→ **WHAT IS REQUIRED**
Find the line containing "Pris per år" in the material below, then please transcribe it and each line after it exactly, without the pictures.

--------------------------------------------------

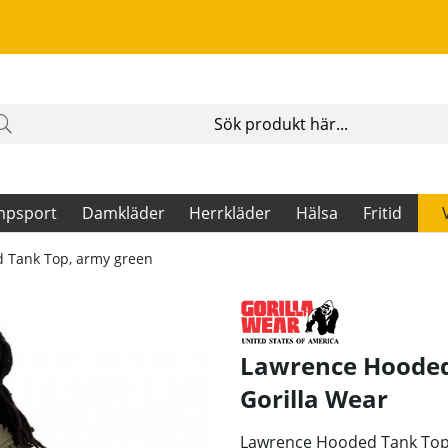
mpsport
Damkläder
Herrkläder
Hälsa
Fritid
 Tank Top, army green
Lawrence Hooded
Gorilla Wear
Lawrence Hooded Tank Top i m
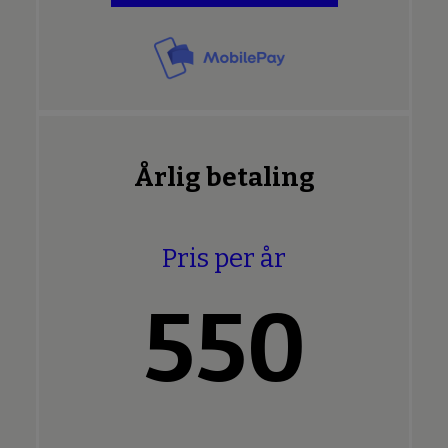
Årlig betaling
Pris per år
550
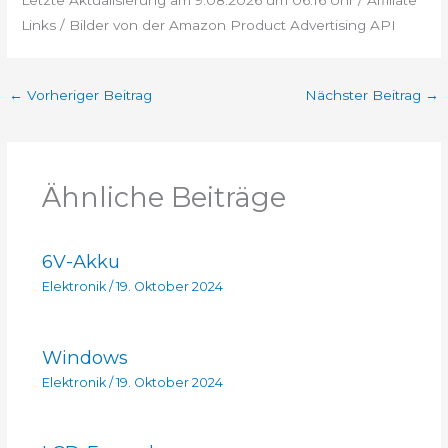
Links / Bilder von der Amazon Product Advertising API
←
Vorheriger Beitrag
Nächster Beitrag
→
Ähnliche Beiträge
6V-Akku
Elektronik
/
19. Oktober 2024
Windows
Elektronik
/
19. Oktober 2024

--------------------------------------------------

→ **ANSWER TO THIS EXERCISE**
Pris per år
550
Links / Bilder von der Amazon Product Advertising API
←
Vorheriger Beitrag
Nächster Beitrag
→
Ähnliche Beiträge
6V-Akku
Elektronik
/
19. Oktober 2024
Windows
Elektronik
/
19. Oktober 2024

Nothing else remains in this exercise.